__Exercise objective__:
Once the line with "October 2, 2024" is found in the entries below, repeat that line and every one after it exactly, ending at the last.
• • • • • • •
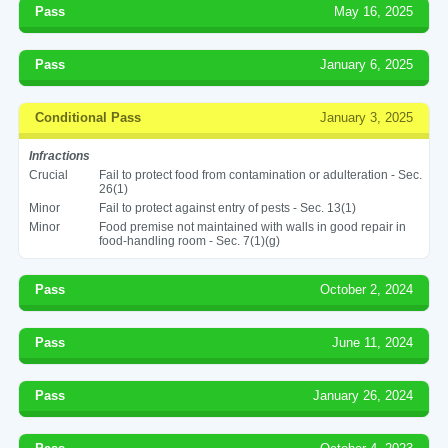
Pass
May 16, 2025
Pass
January 6, 2025
Conditional Pass
January 3, 2025
Infractions
Crucial
Fail to protect food from contamination or adulteration - Sec.
26(1)
Minor
Fail to protect against entry of pests - Sec. 13(1)
Minor
Food premise not maintained with walls in good repair in
food-handling room - Sec. 7(1)(g)
Pass
October 2, 2024
Pass
June 11, 2024
Pass
January 26, 2024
• • • • • • •
__Task result__:
October 2, 2024
Pass
June 11, 2024
Pass
January 26, 2024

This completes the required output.